Rund die Hälfte der Erwachsenen hat unter dem Rand des Zahnfleisches entzündete Stellen. Das ergab eine Langzeitstudie der Harvard-Universität (USA). Fachleute sprechen von Parodontitis. Jeder Zehnte ist schwer davon betroffen. Die Ursache ist ein Bakterienbelag, der Gewebe und Knochen angreift.
Für den Hersteller, das Institut für Angewandte Immunologie in Zuchwil SO, ist klar: Betroffene sollten einen Bakterientest machen. In der Werbebroschüre heisst es: «Fragen Sie den Zahnarzt nach dem Padotest.» Er ermittelt Art und Menge der Bakterien, die sich unter dem Zahnfleisch angesammelt haben. Das soll beim Entscheid helfen, ob und welche Antibiotika ein Arzt einsetzt. Kosten des Tests: 55 bis 180 Franken – je nachdem, wie viele Stellen im Mund man untersucht.
Etliche Zahnärzte verkaufen den Bakterientest: Medicus Dental in Zürich etwa schreibt im Internet, der Test vervollständige die Diagnose und stelle sicher, dass die Antibiotika optimal wirken würden. Auch die Zahnärztinnen Nina Giebeler aus Horw LU und Bettina Anna Neffe aus Staad SG setzen sie ein.
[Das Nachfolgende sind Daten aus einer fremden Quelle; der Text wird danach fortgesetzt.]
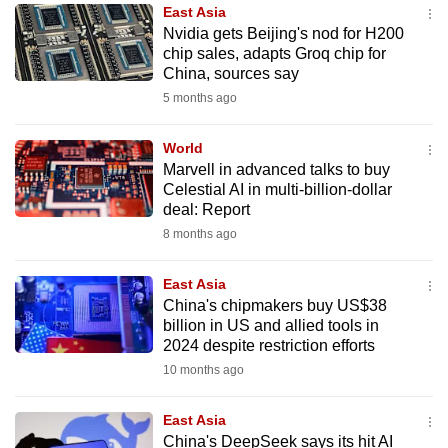
East Asia
to
Nvidia gets Beijing's nod for H200
switch
chip sales, adapts Groq chip for
browsers
China, sources say
but
5 months ago
we
want
World
your
Marvell in advanced talks to buy
Celestial AI in multi-billion-dollar
experience
deal: Report
with
8 months ago
CNA
to
East Asia
be
China's chipmakers buy US$38
fast,
billion in US and allied tools in
secure
2024 despite restriction efforts
and
10 months ago
the
best
East Asia
China's DeepSeek says its hit AI
it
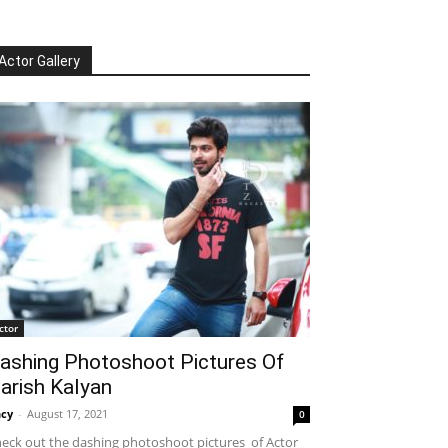
Actor Gallery
ctor
ashing Photoshoot Pictures Of
arish Kalyan
cy
-
August 17, 2021
0
eck out the dashing photoshoot pictures of Actor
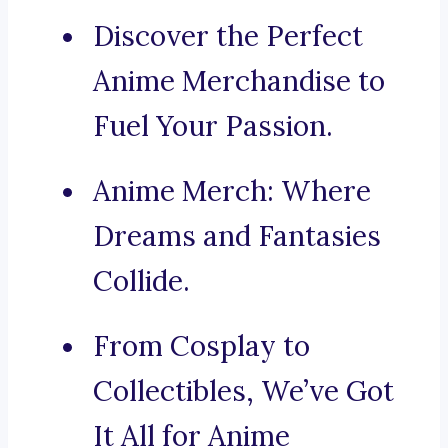
Discover the Perfect
Anime Merchandise to
Fuel Your Passion.
Anime Merch: Where
Dreams and Fantasies
Collide.
From Cosplay to
Collectibles, We’ve Got
It All for Anime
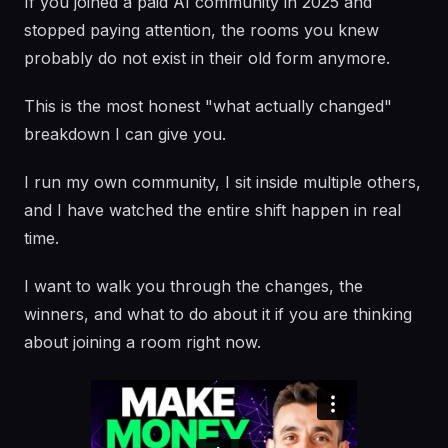
If you joined a paid AI community in 2025 and
stopped paying attention, the rooms you knew
probably do not exist in their old form anymore.
This is the most honest "what actually changed"
breakdown I can give you.
I run my own community, I sit inside multiple others,
and I have watched the entire shift happen in real
time.
I want to walk you through the changes, the
winners, and what to do about it if you are thinking
about joining a room right now.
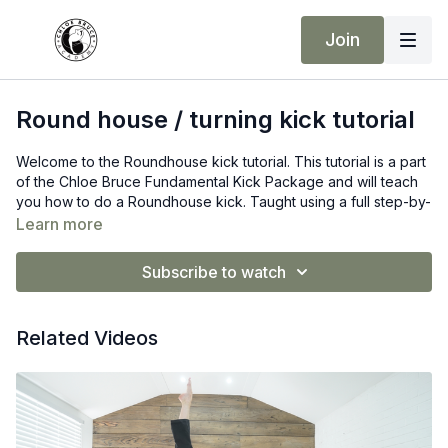
Join
Round house / turning kick tutorial
Welcome to the Roundhouse kick tutorial. This tutorial is a part
of the Chloe Bruce Fundamental Kick Package and will teach
you how to do a Roundhouse kick. Taught using a full step-by-
step instruction process. If you are new to martial arts, don’t be
Learn more
alarmed if you cannot do it on the first try. You will get there,
but you need to put the hard work in!
Subscribe to watch
Remember consistency is your answer to developing such
Advanced kicks.
Related Videos
Make sure you are warm before taking part in this lesson. I
highly recommend a good warm-up and dynamic stretch
before trying this kick.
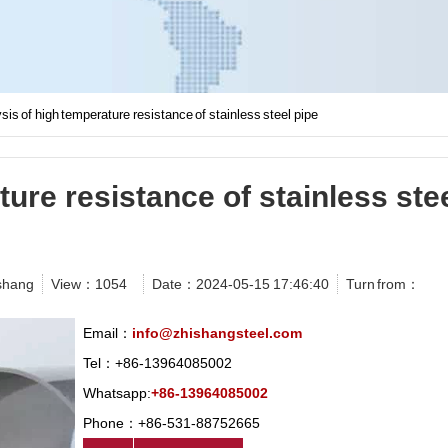
sis of high temperature resistance of stainless steel pipe
ure resistance of stainless ste
shang
View：
1054
Date：2024-05-15 17:46:40
Turn from：
Email：
info@zhishangsteel.com
Tel：+86-13964085002
Whatsapp:
+86-13964085002
Phone：+86-531-88752665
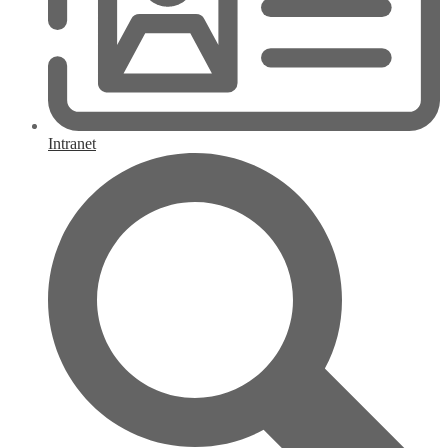
Intranet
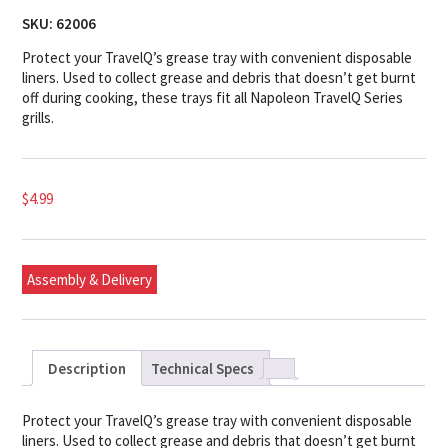
SKU:
62006
Protect your TravelQ’s grease tray with convenient disposable
liners. Used to collect grease and debris that doesn’t get burnt
off during cooking, these trays fit all Napoleon TravelQ Series
grills.
$
4.99
Assembly & Delivery
Description
Technical Specs
Protect your TravelQ’s grease tray with convenient disposable
liners. Used to collect grease and debris that doesn’t get burnt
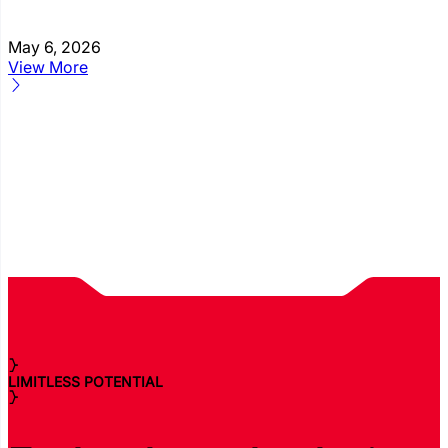
May 6, 2026
View More
LIMITLESS POTENTIAL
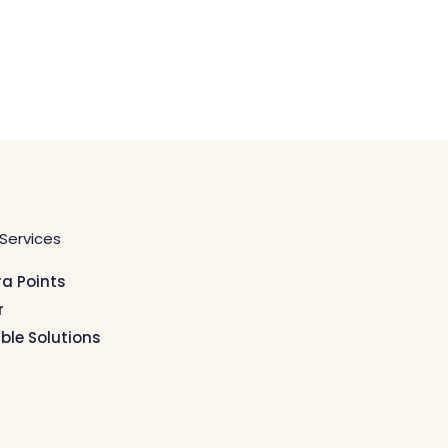
Services
ra Points
r
ible Solutions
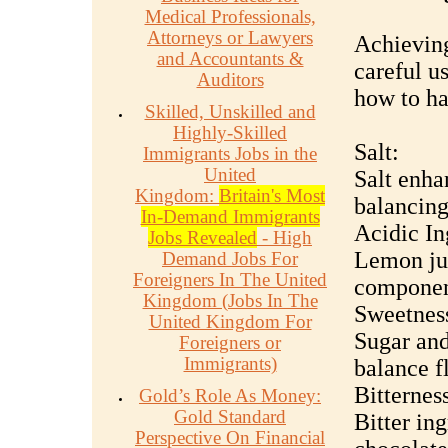
Medical Professionals,
Attorneys or Lawyers
Achieving
and Accountants &
careful u
Auditors
how to ha
Skilled, Unskilled and
Highly-Skilled
Salt:
Immigrants Jobs in the
United
Salt enhan
Kingdom:
Britain's Most
balancing
In-Demand Immigrants
Acidic In
Jobs Revealed
- High
Lemon jui
Demand Jobs For
Foreigners In The United
component
Kingdom (Jobs In The
Sweetnes
United Kingdom For
Sugar and
Foreigners or
Immigrants)
balance f
Bitternes
Gold’s Role As Money:
Gold Standard
Bitter ing
Perspective On Financial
Antibiotika sind nur in schweren Fällen nötig
Doch den Patienten bringt das wenig. Denn der Test hilft nicht bei der Entscheidung, ob eine Therapie mit Antibiotika nötig ist oder nicht. Philipp Sahrmann, Oberarzt am Universitären Zentrum für Zahnmedizin in Basel: «Die Art der Bakterien in den Zahnfleischtaschen spielt dafür keine wesentliche Rolle.» Der Test weise nur einen Bruchteil der vorhandenen Bakterienarten nach – je nach Produkt 4 bis 12 Keime. In der Mundhöhle gibt es aber über 1000 verschiedene, die sich gegenseitig beeinflussen. Sahrmann sagt: «Wir verwenden den Keimtest üblicherweise nicht.» Auch Christoph Ramseier, Fachzahnarzt für Parodontologie an der Universität Bern, hält Bakterientests «nur selten für notwendig».
Kommt hinzu: Bei der Mehrheit der leichten Fälle braucht es gar keine Antibiotika – höchstens bei schwerer Parodontitis. Ramseier: «Sie können bei jüngeren Betroffenen mit schwerem Krankheitsverlauf sinnvoll sein.» Etwa, wenn die Taschen sehr tief sind und Betroffene bereits einzelne Zähne verloren haben. Oder wenn andere Therapien zu wenig halfen. Sahrmann: «In diesen Fällen heilen die Zahnfleischtaschen mit Antibiotika schneller aus.» Auch dann ist der Test aber unnötig: Zahnärzte verschreiben oft eine Kombination aus zwei Antibiotika, welche die meisten Bakterienarten bekämpfen.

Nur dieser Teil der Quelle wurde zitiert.